The Estonian case anno 2021

Cryptographic money trading is gaining more and more popularity, and buyers may wonder if and when they need to pay taxes on cryptocurrency. In summary, a tax liability arises in three cases: by converting cryptocurrency into a common currency, exchanging cryptocurrency for another cryptocurrency, or using cryptocurrency to pay for goods or services.

In the case of cryptocurrency, only those transactions from which income is earned are taxed, and each transaction must be assessed separately. For example, if a person bought one Bitcoin for 18,000 euros and sold it for 10,000 euros, he or she does not have to declare the transaction because the person did not earn any income from it.

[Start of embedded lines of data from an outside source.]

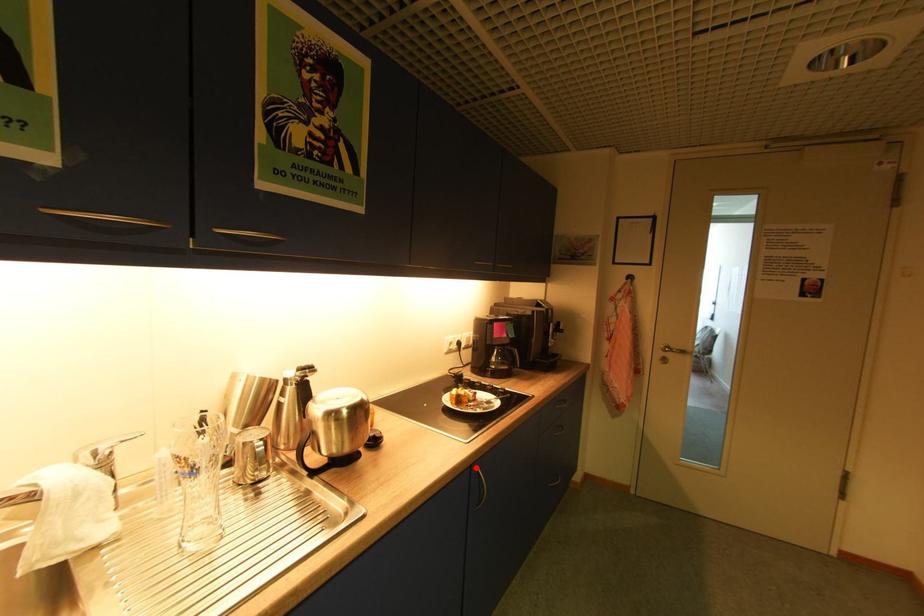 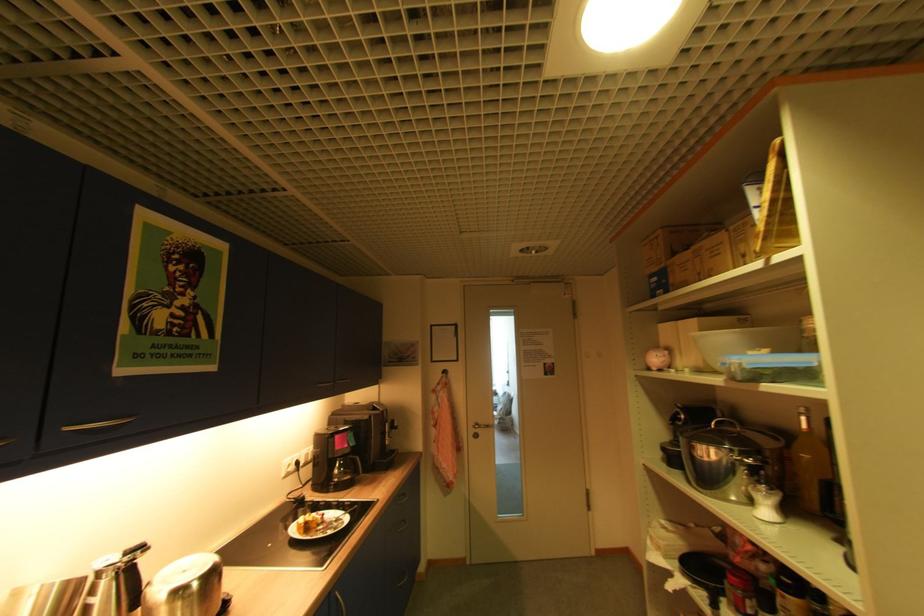 Where in the second image is the point corresponding to the highlighted location from the first image?

(335, 593) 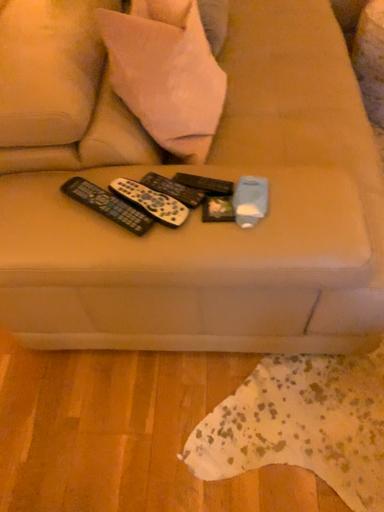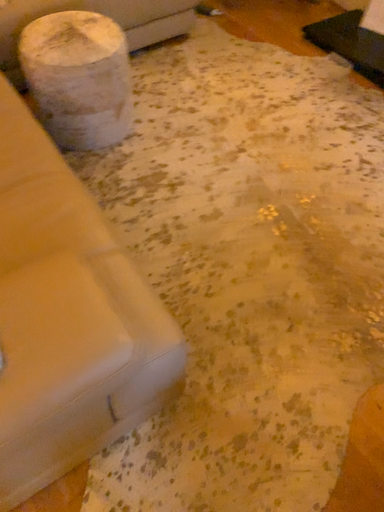 Question: Which way did the camera rotate in the video?

Choices:
 (A) rotated left
 (B) rotated right

Answer: (B) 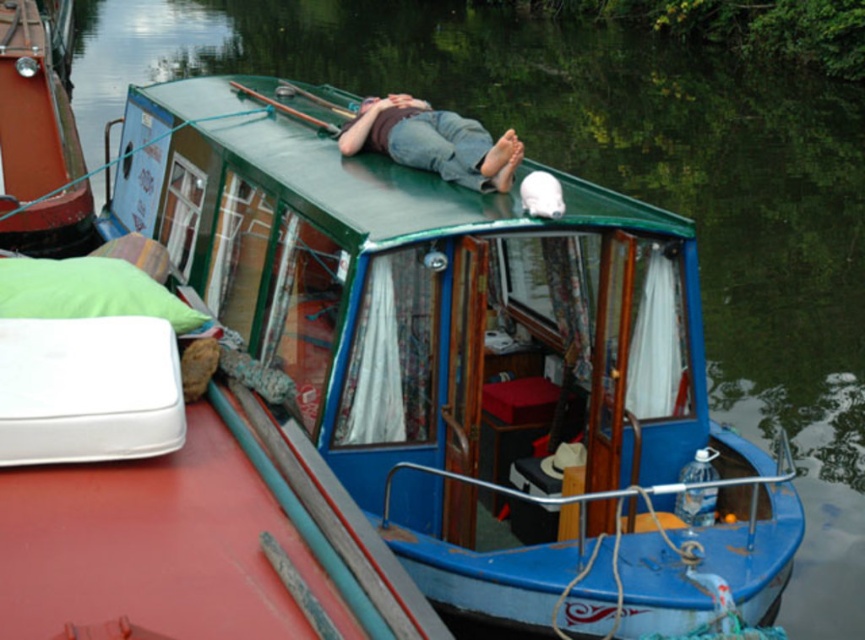 Looking at this image, you are a delivery drone operator. Your drone has a maximum load capacity of 10 kilograms. You need to transport the green fabric pillow at left from the blue glossy boat at upper center to a nearby dock. Given the boat is larger than the pillow, can the drone carry the pillow without exceeding its weight limit?

The blue glossy boat at upper center is larger than the green fabric pillow at left, but size does not determine weight. The question does not provide information about the pillow or boat weight, so it is impossible to determine if the drone can carry the pillow without exceeding its weight limit. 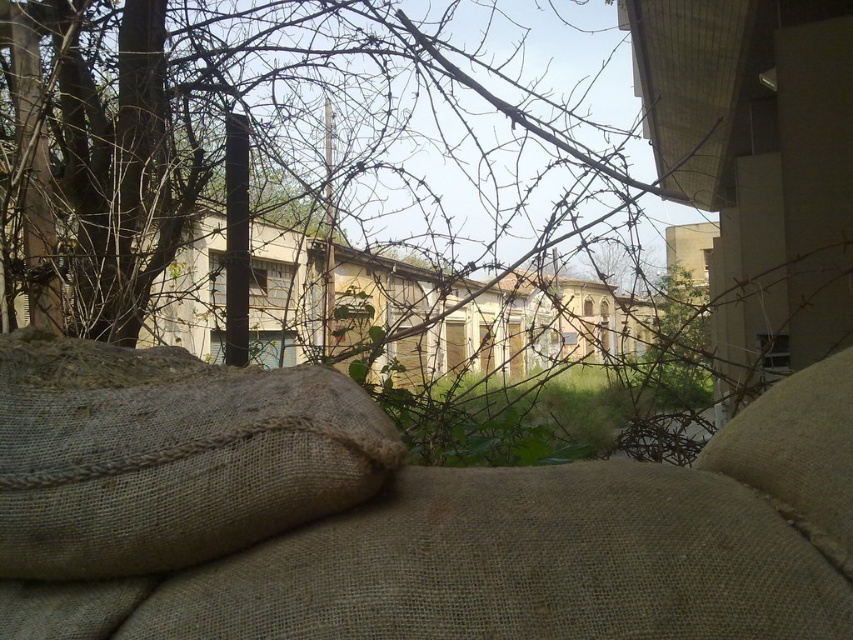 You are a photographer trying to capture a clear shot of the brown rough tree at upper left and the burlap sack at lower left. Since the barbed wire is in the way, you decide to move to the right. Will moving to the right help you get both objects in the frame without the barbed wire blocking them?

Moving to the right will position you so the brown rough tree at upper left is now to the right of the burlap sack at lower left, but since the barbed wire is in the foreground, moving right may still leave parts of both objects obscured by the barbed wire barrier.

You are an observer looking at the scene through the barbed wire. There is a brown rough tree at upper left and a burlap pillow at center. Which object is closer to you?

The brown rough tree at upper left is closer to you because the burlap pillow at center is behind it.

You are a photographer trying to capture the brown rough tree at upper left and the burlap sack at lower left in the same frame. Based on their positions, which object will appear higher in your photo?

The brown rough tree at upper left will appear higher in the photo since it is positioned above the burlap sack at lower left. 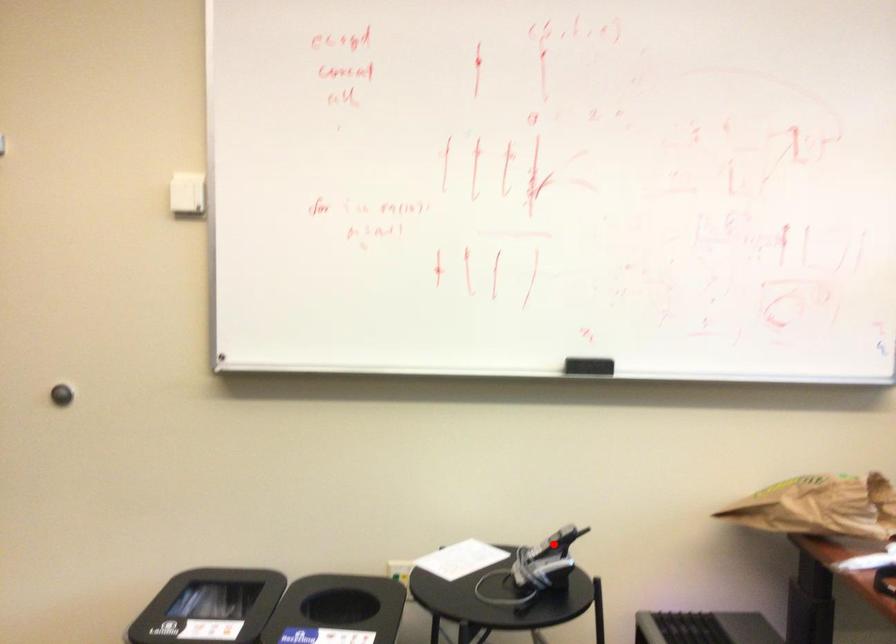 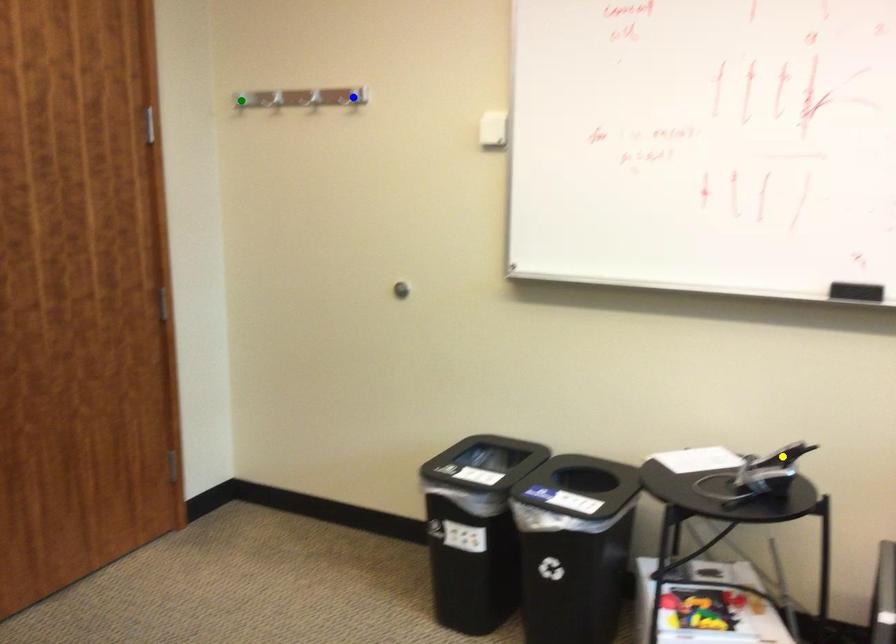 Question: I am providing you with two images of the same scene from different viewpoints. A red point is marked on the first image. You are given multiple points on the second image. Which point in image 2 represents the same 3d spot as the red point in image 1?

Choices:
 (A) green point
 (B) blue point
 (C) yellow point

Answer: (C) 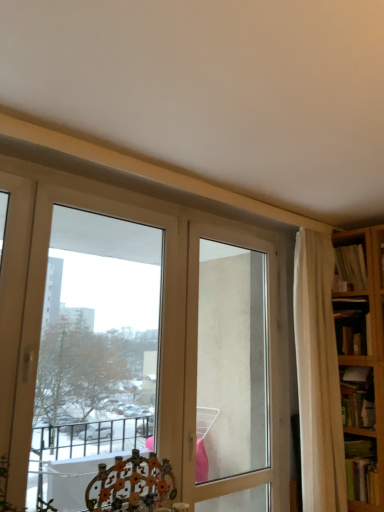 Question: Would you consider hardcover book at lower right, the first book when ordered from bottom to top, to be distant from hardcover book at right, the 2th book from the bottom?

Choices:
 (A) no
 (B) yes

Answer: (A)

Question: Is hardcover book at lower right, which is the fourth book in top-to-bottom order, taller than hardcover book at right, the 2th book from the bottom?

Choices:
 (A) no
 (B) yes

Answer: (A)

Question: Is hardcover book at lower right, which is the fourth book in top-to-bottom order, further to camera compared to hardcover book at right, the 2th book from the bottom?

Choices:
 (A) no
 (B) yes

Answer: (A)

Question: Is hardcover book at lower right, which is the fourth book in top-to-bottom order, completely or partially outside of hardcover book at right, the 2th book from the bottom?

Choices:
 (A) no
 (B) yes

Answer: (B)

Question: From a real-world perspective, is hardcover book at lower right, the first book when ordered from bottom to top, under hardcover book at right, the 2th book from the bottom?

Choices:
 (A) no
 (B) yes

Answer: (B)

Question: Is hardcover book at lower right, the first book when ordered from bottom to top, facing towards hardcover book at right, the 3th book when ordered from top to bottom?

Choices:
 (A) yes
 (B) no

Answer: (B)

Question: Is transparent glass screen door at center to the right of hardcover book at right, which appears as the 1th book when viewed from the top, from the viewer's perspective?

Choices:
 (A) no
 (B) yes

Answer: (A)

Question: Considering the relative sizes of transparent glass screen door at center and hardcover book at right, which appears as the fourth book when ordered from the bottom, in the image provided, is transparent glass screen door at center shorter than hardcover book at right, which appears as the fourth book when ordered from the bottom,?

Choices:
 (A) yes
 (B) no

Answer: (B)

Question: Is transparent glass screen door at center facing towards hardcover book at right, which appears as the 1th book when viewed from the top?

Choices:
 (A) yes
 (B) no

Answer: (B)

Question: Does transparent glass screen door at center have a lesser width compared to hardcover book at right, which appears as the 1th book when viewed from the top?

Choices:
 (A) yes
 (B) no

Answer: (A)

Question: Are transparent glass screen door at center and hardcover book at right, which appears as the 1th book when viewed from the top, far apart?

Choices:
 (A) no
 (B) yes

Answer: (B)

Question: Does transparent glass screen door at center come in front of hardcover book at right, which appears as the fourth book when ordered from the bottom?

Choices:
 (A) no
 (B) yes

Answer: (B)

Question: Could you tell me if hardcover book at lower right, the first book when ordered from bottom to top, is turned towards wooden bookshelf at right, which appears as the 3th book when ordered from the bottom?

Choices:
 (A) yes
 (B) no

Answer: (B) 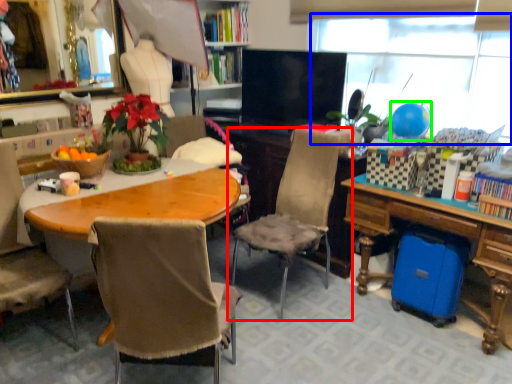 Question: Estimate the real-world distances between objects in this image. Which object is farther from chair (highlighted by a red box), window screen (highlighted by a blue box) or balloon (highlighted by a green box)?

Choices:
 (A) window screen
 (B) balloon

Answer: (A) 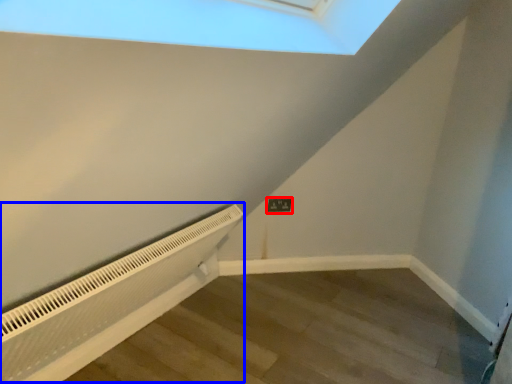 Question: Which object is further to the camera taking this photo, electric outlet (highlighted by a red box) or air conditioner (highlighted by a blue box)?

Choices:
 (A) electric outlet
 (B) air conditioner

Answer: (A) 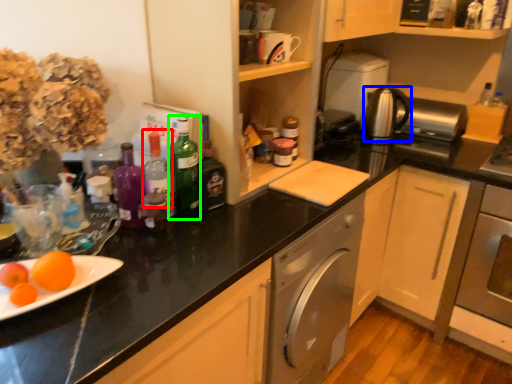 Question: Which object is positioned farthest from bottle (highlighted by a red box)? Select from kitchen appliance (highlighted by a blue box) and bottle (highlighted by a green box).

Choices:
 (A) kitchen appliance
 (B) bottle

Answer: (A)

However, if the situation is the opposite, ie a person bought one Bitcoin for 10,000 euros and sold it for 18,000 euros, then the 8,000 euros earned must be declared on the personal income tax return and 20% income tax must be paid.

cryptocoinsreports.com

Thus, the income earned is the difference between the acquisition cost and the sale price of cryptocurrency. The purchase price or income received must be converted into euros, taking into account the cryptocurrency exchange rate valid on the date of receipt of income or expense. If the transaction is made on market terms, it is possible to use the exchange rate of the environment in which the transaction took place, and if the transaction environment does not use the euro, the income must be recalculated.

When exchanging one cryptocurrency for another, you must also monitor the market price and the income or profit earned. Take, for example, a situation where a person bought two Litecoin for 260 euros, which he exchanged for 0.2 Etherum a few months later. At the time of the swap, the market price of the two Litecoin had risen to € 500. Thus, the person benefited from the exchange transaction in the amount of EUR 240 (ie EUR 500–260), which must be declared and subject to income tax.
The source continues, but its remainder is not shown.